A report by Cardinal Francesco Degli Albizzi on Quietism described the growing role of the oratories:

"Although at the beginning they exercised some spiritual functions, these functions increased in the course of time so that the lay persons arrogated to themselves the practice of preaching, and the women began to assemble in some private houses to make discourses too, concerning material of religion, asserting that the apostles were also poor and ignorant fishermen but nonetheless were allowed to preach. There was also the report of some depraved opinions reigning among that multitude of the inhabitants of Valcamonica, which, from the fact that Giacomo Filippo, the Milanese, worked at converting whores and assembled them in the rooms of the oratory of St. Pelagia in Milan, took the name of Pelagians..."

==Condemnation==

After Albizzi's report reached Church authorities, a resolution was passed on March 1, 1657 for the Pelagian oratories in Valcamonica to be destroyed and that Marc Antonio Recaldini and seven of his associates were to be banned from Valcamonica and "held in places far from the said valley." Cardinal Ottoboni was charged with the execution of these orders. Ottoboni's execution of these orders, however, did not prevent the continued popularity of "Quietist" circles of lay mystics in Italy.

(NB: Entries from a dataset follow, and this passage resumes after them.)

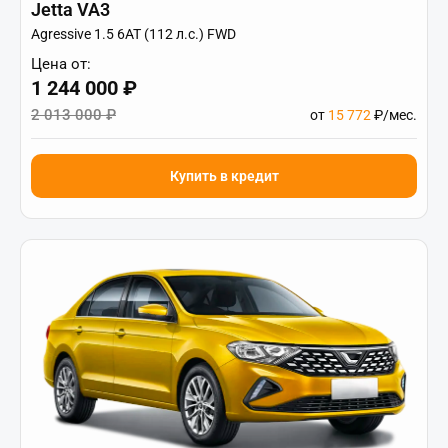
Jetta VA3
Agressive 1.5 6AT (112 л.с.) FWD
Цена от:
1 244 000 ₽
2 013 000 ₽
от
15 772
₽/мес.
Купить в кредит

Giacomo Filippo di Santa Pelagia does not appear to have ever have been condemned himself. He died in Milan in June 1656 before the trial was concluded. The Archpriest of Morbegno was found in 1686 to be "distributing relics of him and collecting materials for his life and miracles." He was forced to abandon this pursuit after receiving a summons from the Inquisitor of Como. Later, the Provost of Talamona was questioned regarding his motives in keeping a devotional picture of Giacomo.

==Aftermath==

After the 1656 condemnation, leadership was continued by Francesco Catanei and Marc Antonio Ricaldini. Marc Antonio's brother, Agostino Recaldini, a "married layman", may have had even greater influence. He was imprisoned in 1656 and was tortured three times. On September 19, 1660, he was exiled from the Valcamonica to Treviso. He was tried again there, apparently having persisted in his heretical views, and was sentenced to perpetual imprisonment. A book of his was also publicly burnt.

The Church renewed its persecutions in the 1680s, the group having had "maintained a secret existence for over twenty years", spreading beyond its original location to include oratories promoting mental prayer "in Brescia, Verona, Vincenza, Treviso, Padua, Pesaro, Lucca and countless other places."

By 1680, Agosto was free from prison and living under the supervision of the vicar general. Later, he left Treviso for Chiuro in the Valtelline. Antonio Ceccotti, the Inquisitor of Brescia, unsuccessfully attempted to persuade local authorities to extradite Recaldini. Ceccotti's efforts ended when he learned in March 1685 that Recaldini had died on October 6 of the previous year, after having received full sacraments and possessing a reputation for piety.

In Brescia, a related group known as the Pellegrini practiced assiduous mental prayer. They had a membership of about six-hundred and were under the leadership of Bartolommeo Bona, a priest from Saint Rocco. In Verona, Giovanni Battista Bonioli led a group with similar aims, having about thirty members.